The term “consisting” and its derivatives, as used herein, are intended to be closed ended terms that specify the presence of stated features, elements, components, groups, integers, and/or steps, and also exclude the presence of other unstated features, elements, components, groups, integers and/or steps.

Further, terms of degree “substantially”, “about” and “approximately” as used herein mean a reasonable amount of deviation of the modified term such that the end result is not significantly changed. These terms of degree should be construed as including a deviation of at least ±5% of the modified term if this deviation would not negate the meaning of the word it modifies.

More specifically, the term “about” means plus or minus 0.1 to 20%, 5-20%, or 10-20%, 10%-15%, preferably 5-10%, most preferably about 5% of the number to which reference is being made.

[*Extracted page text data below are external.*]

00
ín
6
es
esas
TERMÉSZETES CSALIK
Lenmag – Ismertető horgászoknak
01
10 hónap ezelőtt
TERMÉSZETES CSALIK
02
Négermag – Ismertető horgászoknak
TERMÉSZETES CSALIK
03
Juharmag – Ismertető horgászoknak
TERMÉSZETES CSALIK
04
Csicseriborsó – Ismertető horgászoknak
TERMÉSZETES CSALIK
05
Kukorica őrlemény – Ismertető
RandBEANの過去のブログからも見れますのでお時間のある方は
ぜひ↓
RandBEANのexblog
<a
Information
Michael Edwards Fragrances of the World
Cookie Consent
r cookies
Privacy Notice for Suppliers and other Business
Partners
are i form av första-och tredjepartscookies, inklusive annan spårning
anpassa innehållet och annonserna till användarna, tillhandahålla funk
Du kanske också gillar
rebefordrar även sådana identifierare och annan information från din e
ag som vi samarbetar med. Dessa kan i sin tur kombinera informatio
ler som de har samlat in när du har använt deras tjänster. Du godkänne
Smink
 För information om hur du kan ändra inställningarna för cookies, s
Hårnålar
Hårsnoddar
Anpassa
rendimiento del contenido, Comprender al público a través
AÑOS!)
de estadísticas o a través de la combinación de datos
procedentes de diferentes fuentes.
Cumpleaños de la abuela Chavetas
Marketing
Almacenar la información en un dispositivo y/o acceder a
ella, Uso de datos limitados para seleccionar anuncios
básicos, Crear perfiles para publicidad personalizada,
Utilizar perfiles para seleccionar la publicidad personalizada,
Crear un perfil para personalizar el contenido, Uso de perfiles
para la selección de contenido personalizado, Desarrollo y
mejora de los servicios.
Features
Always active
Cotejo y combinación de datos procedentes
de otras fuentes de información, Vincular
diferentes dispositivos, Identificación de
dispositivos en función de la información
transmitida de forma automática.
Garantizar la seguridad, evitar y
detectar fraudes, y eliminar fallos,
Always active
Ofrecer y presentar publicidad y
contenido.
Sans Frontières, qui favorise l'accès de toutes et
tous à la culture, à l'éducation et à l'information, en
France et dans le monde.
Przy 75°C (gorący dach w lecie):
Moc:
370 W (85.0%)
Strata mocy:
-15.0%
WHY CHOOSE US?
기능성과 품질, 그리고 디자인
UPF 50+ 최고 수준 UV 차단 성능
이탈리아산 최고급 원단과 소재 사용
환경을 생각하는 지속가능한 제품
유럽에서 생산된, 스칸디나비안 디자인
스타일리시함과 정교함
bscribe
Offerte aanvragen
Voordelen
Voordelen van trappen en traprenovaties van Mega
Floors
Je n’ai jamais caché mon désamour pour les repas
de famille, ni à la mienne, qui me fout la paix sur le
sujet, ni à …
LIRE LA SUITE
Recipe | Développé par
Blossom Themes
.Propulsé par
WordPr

As used in this specification and the appended claims, the singular forms “a”, “an” and “the” include plural references unless the content clearly dictates otherwise. Thus, for example, a composition containing “a compound” includes a mixture of two or more compounds. It should also be noted that the term “or” is generally employed in its sense including “and/or” unless the content clearly dictates otherwise.

The definitions and embodiments described in particular sections are intended to be applicable to other embodiments herein described for which they are suitable as would be understood by a person skilled in the art.

The recitation of numerical ranges by endpoints herein includes all numbers and fractions subsumed within that range (e.g. 1 to 5 includes 1, 1.5, 2, 2.75, 3, 3.90, 4, and 5). It is also to be understood that all numbers and fractions thereof are presumed to be modified by the term “about.”